Now look at how they activate iPhone and distribute updates. How many people have EVER updated the firmware/software on the myriad handsets out there before iPhone? Now, it's all in one system and automated. If users liked the fact that iPhone meant not having to wait 45 minutes while AT&T futzes on their computers to attempt, and often fail, to properly activate your phone... if iPhone means that users do not have to recite incantations and sacrifice chickens just to get a firmware update installed... if iPhone means that users do not have to jump through fiery hoops just to put media on their phone... then I submit to you the controlled distribution of applications will, by and large, have a similar appeal.
The hindrances you perceive also come with some benefits... and frankly for the average user the benefits outweigh the hindrances. Also, these same hoops that developers have had to jump through to get more complete official support from Apple on the Mac end have paid off. Wil Shipley made many times more money distributing to a "small" contingent of Mac users than he ever did designing any number of kooky applications for the vastly ubiquitous Windows platform. Because Apple users have a more consistently appealing experience they tend to demonstrate a willingness to actually PAY for upgrades.
If openness seems attractive, then so does money. If it's a choice between developing free applications of unrestricted design and distribution for the Linux crowd that has a preconceived notion that every application should cost next to nothing, versus developing robust and elegant applications within distribution and design criteria for the Mac crowd who pays, and pays well, for the user experience... who do you think will make developers happier?

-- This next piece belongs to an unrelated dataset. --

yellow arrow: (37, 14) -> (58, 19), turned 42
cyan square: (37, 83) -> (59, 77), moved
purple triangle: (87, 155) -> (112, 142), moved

That being said, if as you say nothing will prevent people from making third party apps outside this system, I'm sure Apple knows this. I'm sure that it'll continue... and I'm sure that means this SDK doesn't matter because nothing will have changed for the developers who do not want to conform to Apple's guidelines.
Apple is simply covering their ass so they don't take the heat for poor designs that aren't of their creation... and they're absolutely right to do so. If you believe otherwise, then can I assume that you will gladly take full responsibility for any flaws in work performed by third party contractors on any piece of property you sell?